Celebrating a friend’s birthday a couple of weeks ago she mentioned that she preferred a certain location for getting her fountain drinks, “because they have cubed ice.”
One of the women in our group who only heard the periphery of that discussion replied, “they have cute guys?”
“Yeah,” says my friend, assuming she’d been heard correctly. “That keeps things cold longer.”
“How do cute guys keep things cold?” the out of hearing range friend replied.
“Cute guys? What the heck are you talking about? I said CUBED ICE!!”
“Phew! I’m glad that’s what you meant. You’re a married woman, you shouldn’t be checking out cute guys! Everyone laughed. “I like Sonic Ice,” the woman with questionable hearing added as an afterthought.
And so began a discussion about the best kind of ice, which is not a rare thing in these parts, any time of the year.
Obsess about your ice much? Arizonans surely make a hobby of it. I suppose anyone would who endures endless hundred-plus days and nights. Driving down the road with the windows down because the air conditioner has thrown up the white flag again makes ice a thing to be fantasized about to excess.
Crushed, cubed, full cubed, half cubed, round, tube, air blown, pearl, fluffy, clear, half-moon, flat, flavored, flake, Sonic, Hawaiian and shaved. One of the latest I heard of? Ice shots, a piece of ice in exactly the same shape and size as a shot glass. Drinkable, disposable, cheaper than glass. What a concept. Not sure it’ll fly here in the desert.
A key criteria for MSH in picking out a home to live is whether or not the refrigerator has an automatic ice maker.

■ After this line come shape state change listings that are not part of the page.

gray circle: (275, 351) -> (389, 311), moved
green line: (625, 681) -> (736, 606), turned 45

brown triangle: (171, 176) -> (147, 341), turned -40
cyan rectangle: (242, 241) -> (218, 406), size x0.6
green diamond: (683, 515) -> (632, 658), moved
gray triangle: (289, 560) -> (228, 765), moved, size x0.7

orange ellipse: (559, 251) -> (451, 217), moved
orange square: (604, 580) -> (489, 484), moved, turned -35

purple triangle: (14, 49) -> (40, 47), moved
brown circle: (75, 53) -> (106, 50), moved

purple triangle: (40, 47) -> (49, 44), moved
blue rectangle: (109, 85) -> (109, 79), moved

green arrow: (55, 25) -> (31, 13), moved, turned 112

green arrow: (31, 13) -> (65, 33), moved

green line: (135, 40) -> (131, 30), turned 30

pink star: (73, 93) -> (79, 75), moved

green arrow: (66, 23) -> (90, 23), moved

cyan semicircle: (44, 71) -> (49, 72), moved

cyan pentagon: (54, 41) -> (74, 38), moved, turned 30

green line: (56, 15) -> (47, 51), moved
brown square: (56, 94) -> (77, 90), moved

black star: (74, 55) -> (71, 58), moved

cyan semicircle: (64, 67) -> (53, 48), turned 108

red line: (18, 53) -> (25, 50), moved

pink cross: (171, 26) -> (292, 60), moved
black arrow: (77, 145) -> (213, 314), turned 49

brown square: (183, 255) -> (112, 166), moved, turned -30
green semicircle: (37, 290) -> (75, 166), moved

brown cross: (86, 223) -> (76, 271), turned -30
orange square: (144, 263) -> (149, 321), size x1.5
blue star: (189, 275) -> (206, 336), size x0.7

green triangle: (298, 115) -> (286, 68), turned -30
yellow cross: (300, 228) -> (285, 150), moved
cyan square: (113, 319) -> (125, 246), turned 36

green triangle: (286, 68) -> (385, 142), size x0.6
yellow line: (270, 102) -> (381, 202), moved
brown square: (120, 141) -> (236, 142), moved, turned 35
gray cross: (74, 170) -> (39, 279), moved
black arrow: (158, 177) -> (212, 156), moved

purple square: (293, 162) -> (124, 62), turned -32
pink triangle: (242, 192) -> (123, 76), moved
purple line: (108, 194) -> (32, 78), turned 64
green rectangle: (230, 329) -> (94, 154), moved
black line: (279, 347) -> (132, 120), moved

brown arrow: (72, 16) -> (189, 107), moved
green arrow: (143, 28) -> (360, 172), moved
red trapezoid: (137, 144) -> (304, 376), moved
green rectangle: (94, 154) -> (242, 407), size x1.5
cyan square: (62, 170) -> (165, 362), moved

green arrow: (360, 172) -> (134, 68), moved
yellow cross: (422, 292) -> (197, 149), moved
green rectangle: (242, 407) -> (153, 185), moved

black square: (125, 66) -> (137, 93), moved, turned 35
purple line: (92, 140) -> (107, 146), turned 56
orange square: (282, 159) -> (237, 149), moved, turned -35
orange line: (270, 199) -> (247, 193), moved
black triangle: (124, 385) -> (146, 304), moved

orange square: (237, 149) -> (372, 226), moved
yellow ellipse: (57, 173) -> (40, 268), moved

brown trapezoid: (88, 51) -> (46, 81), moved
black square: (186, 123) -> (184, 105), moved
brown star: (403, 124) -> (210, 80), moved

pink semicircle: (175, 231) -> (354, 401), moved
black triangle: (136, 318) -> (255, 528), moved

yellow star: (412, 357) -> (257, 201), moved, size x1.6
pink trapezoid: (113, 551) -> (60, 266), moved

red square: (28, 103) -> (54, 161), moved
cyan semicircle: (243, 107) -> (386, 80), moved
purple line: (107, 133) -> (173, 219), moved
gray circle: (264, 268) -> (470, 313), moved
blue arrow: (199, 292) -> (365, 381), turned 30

Seriously, I know! This is a man who wants some water with his ice. No sappy blue plastic ice trays for him. No aggravation from someone leaving two ice cubes in the tray and not refilling them. If you think water takes forever to boil when it’s being watched, you should try waiting for ice to freeze.
Ice is important in these here parts of the southwest deserts. Don’t be disrespecting someone’s ice of choice. You’d better be ready to defend your snide remarks or your backside if you do fall into such a miscalculation.
Different ice serves different purposes. Do you want the drink to stay cold a long time without watering things down? Larger cubes are your answer. Or do you prefer to get through the drink so you can crunch your ice? Pearl or tubes might be your ice of choice in that case. Maybe you simply want the stuff in the ice chest to make it to the picnic and back without become so much flotsam in a sloshing square pail of lukewarm salmonella. Better go with a block for that one.
Is there a difference between a snow cone and a shaved ice besides the shape of the container it’s in? Apparently, Yes! Made by crushing ice, a snow cone tends to let the flavors filter through to the bottom of the cup or cone very quickly. Shaved ice scraped from a block of ice provides a softer surface for the flavors to adhere to. Add some cream on top of either and you’ve got gourmet flavor.
Personally, I find tube ice an entertainment as well as a cooling luxury. Have you ever tried to keep a tube-shaped piece of ice tube-shaped as it melts? Not an easy feat. Getting it to slip on to your tongue like a little ice sleeve is an odd sensation.
I couldn’t tell you where to buy that kind of ice around here though. I should work on that. Right after I figure out how to time my driving between stop lights so I can keep a nice hot breeze blowing through the car instead of having to stop at each one and cook while waiting.
When I do get stuck at a stoplight, windows down, diesel wafting through the interior, heat from the pavement creating mirages of sweating glasses of diet cherry cokes, I tend to imagine myself sitting in one of those ice castles you see in the winter time in some exotic location like Siberia. Ah, that’s the life. Forget drinks on ice. Put me on ice! Temporarily, anyway.